═════ GIVEN DATA
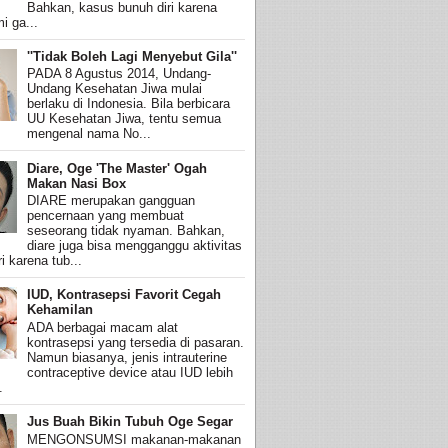
Bahkan, kasus bunuh diri karena
i ga...
''Tidak Boleh Lagi Menyebut Gila''
PADA 8 Agustus 2014, Undang-
Undang Kesehatan Jiwa mulai
berlaku di Indonesia. Bila berbicara
UU Kesehatan Jiwa, tentu semua
mengenal nama No...
Diare, Oge 'The Master' Ogah
Makan Nasi Box
DIARE merupakan gangguan
pencernaan yang membuat
seseorang tidak nyaman. Bahkan,
diare juga bisa mengganggu aktivitas
i karena tub...
IUD, Kontrasepsi Favorit Cegah
Kehamilan
ADA berbagai macam alat
kontrasepsi yang tersedia di pasaran.
Namun biasanya, jenis intrauterine
contraceptive device atau IUD lebih
.
Jus Buah Bikin Tubuh Oge Segar
MENGONSUMSI makanan-makanan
══════════
◆ WHAT YOU HAVE TO DO: Show every line above in which the word "Bahkan" occurs.

◆ SOLUTION:
Bahkan, kasus bunuh diri karena
seseorang tidak nyaman. Bahkan,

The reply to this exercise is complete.